Inverse Relations and Functions Practice — Grade 11 math

Lesson 6: Inverse Relations and Functions — Practice Questions

1. The graphs of a function and its inverse are symmetric with respect to which line?
- A. the x-axis
- B. the y-axis
- C. the line y = x
- D. the line y = -x
2. If the point (2, 32) is on the graph of f(x) = x^5, then the point (32, ___) must be on the graph of its inverse function.
3. Which of the following functions is the inverse of f(x) = x + 11?
- A. g(x) = x - 11
- B. g(x) = 11 - x
- C. g(x) = 11x
- D. g(x) = x / 11
4. The functions f(x) = x - 15 and g(x) = x + 15 are inverses.
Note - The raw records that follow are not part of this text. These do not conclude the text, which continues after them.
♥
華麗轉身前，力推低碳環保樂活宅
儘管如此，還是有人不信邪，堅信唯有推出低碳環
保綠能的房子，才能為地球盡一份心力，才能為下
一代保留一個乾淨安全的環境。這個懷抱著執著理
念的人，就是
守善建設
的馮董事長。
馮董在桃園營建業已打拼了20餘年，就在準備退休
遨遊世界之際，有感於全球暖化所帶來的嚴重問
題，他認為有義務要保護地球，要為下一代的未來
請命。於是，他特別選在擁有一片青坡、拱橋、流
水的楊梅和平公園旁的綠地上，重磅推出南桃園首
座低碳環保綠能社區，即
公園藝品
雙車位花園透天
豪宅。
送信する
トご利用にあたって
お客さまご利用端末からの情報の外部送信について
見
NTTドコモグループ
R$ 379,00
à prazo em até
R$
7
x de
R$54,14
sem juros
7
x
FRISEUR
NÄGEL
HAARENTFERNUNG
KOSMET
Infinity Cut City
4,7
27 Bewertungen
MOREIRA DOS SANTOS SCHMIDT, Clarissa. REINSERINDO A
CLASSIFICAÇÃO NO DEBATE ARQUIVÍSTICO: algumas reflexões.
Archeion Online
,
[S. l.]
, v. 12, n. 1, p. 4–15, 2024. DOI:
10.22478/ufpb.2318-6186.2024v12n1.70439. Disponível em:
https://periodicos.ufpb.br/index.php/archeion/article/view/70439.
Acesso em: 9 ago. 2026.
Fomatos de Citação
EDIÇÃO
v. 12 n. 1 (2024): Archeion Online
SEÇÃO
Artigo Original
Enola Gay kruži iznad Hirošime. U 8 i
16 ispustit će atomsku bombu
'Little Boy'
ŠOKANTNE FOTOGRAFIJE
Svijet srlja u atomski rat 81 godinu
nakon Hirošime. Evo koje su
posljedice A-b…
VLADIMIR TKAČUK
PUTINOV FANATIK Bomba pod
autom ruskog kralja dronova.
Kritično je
If you evaluate f(50), you get 35. What is the value of g(35)? ___
5. A function is defined by the equation y = x^9. Which equation is an equivalent formula for its inverse function?
- A. $x = y^9$
- B. $y = \frac{1}{x^9}$
- C. $x = \frac{1}{y^9}$
- D. y = 9x
6. Let $f(x) = 4x - 5$ and $g(x) = \frac{x+5}{4}$. Find the simplified expression for the composition $f(g(x))$. The result is ___.
7. Let $f(x) = 6x + 2$ and $g(x) = \frac{x-2}{6}$. Find the simplified expression for the composition $g(f(x))$. The result is ___.
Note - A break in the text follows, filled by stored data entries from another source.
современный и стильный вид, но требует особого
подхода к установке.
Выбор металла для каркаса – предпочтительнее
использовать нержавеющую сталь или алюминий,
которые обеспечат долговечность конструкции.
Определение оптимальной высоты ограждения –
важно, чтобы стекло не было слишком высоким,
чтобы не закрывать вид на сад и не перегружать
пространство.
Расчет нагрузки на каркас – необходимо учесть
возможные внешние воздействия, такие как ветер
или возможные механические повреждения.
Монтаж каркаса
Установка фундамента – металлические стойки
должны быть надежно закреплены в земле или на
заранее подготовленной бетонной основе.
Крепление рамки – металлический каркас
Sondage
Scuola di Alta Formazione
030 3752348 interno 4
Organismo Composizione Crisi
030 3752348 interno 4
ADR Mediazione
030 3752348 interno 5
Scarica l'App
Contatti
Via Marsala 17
8. Which statement correctly describes the necessary condition for two functions, $f(x)$ and $g(x)$, to be inverses?
- A. $f(g(x)) = x$ is sufficient.
- B. $g(f(x)) = x$ is sufficient.
- C. Both $f(g(x)) = x$ and $g(f(x)) = x$ must be true.
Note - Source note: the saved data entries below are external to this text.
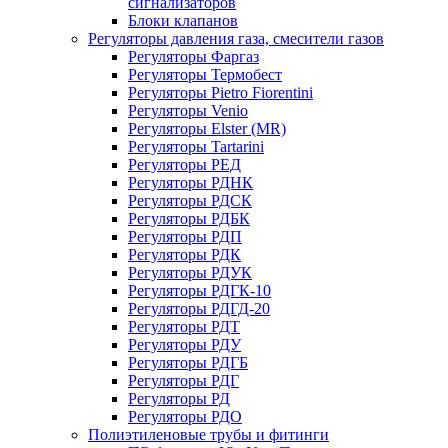
сигнализаторов
Блоки клапанов
Регуляторы давления газа, смесители газов
Регуляторы Фаргаз
Регуляторы Термобест
Регуляторы Pietro Fiorentini
Регуляторы Venio
Регуляторы Elster (MR)
Регуляторы Tartarini
Регуляторы РЕД
Регуляторы РДНК
Регуляторы РДСК
Регуляторы РДБК
Регуляторы РДП
Регуляторы РДК
Регуляторы РДУК
Регуляторы РДГК-10
Регуляторы РДГД-20
Регуляторы РДТ
Регуляторы РДУ
Регуляторы РДГБ
Регуляторы РДГ
Регуляторы РД
Регуляторы РДО
Полиэтиленовые трубы и фитинги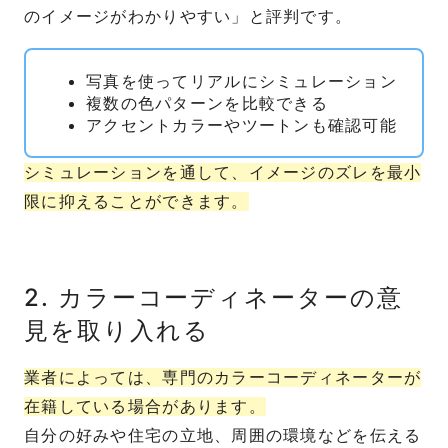
のイメージがわかりやすい」と評判です。
写真を使ってリアルにシミュレーション
複数の色パターンを比較できる
アクセントカラーやツートンも確認可能
シミュレーションを通して、イメージのズレを最小
限に抑えることができます。
2. カラーコーディネーターの意
見を取り入れる
業者によっては、専門のカラーコーディネーターが
在籍している場合があります。
自分の好みや住宅の立地、周囲の環境などを伝える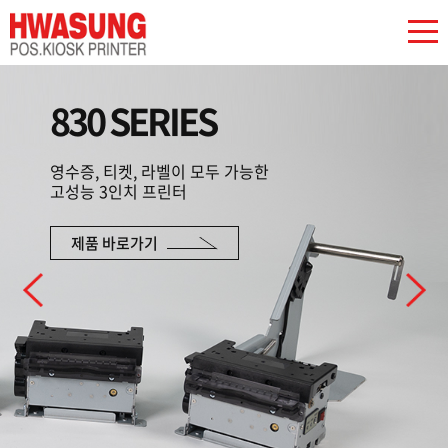
830 SERIES
영수증, 티켓, 라벨이 모두 가능한
고성능 3인치 프린터
제품 바로가기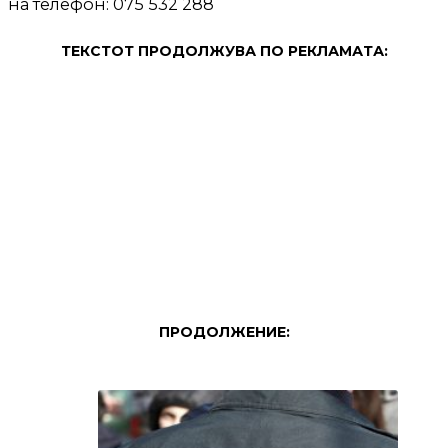
на телефон: 075 532 288
ТЕКСТОТ ПРОДОЛЖУВА ПО РЕКЛАМАТА:
ПРОДОЛЖЕНИЕ:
- D. $f(x) = -g(x)$ must be true.
9. Consider $f(x) = x+5$ and $g(x) = x-6$. Are these functions inverses of each other?
- A. Yes, because they are both linear functions.
- B. No, because $f(g(x))$ does not simplify to $x$.
- C. Yes, because subtraction is the inverse of addition.
- D. No, because $g(x)$ should be $5-x$.
10. Given $f(x) = x^3 - 1$ and $g(x) = \sqrt[3]{x+1}$. To verify they are inverses, we find $f(g(x))$. What is the resulting expression? $f(g(x)) = $ ___.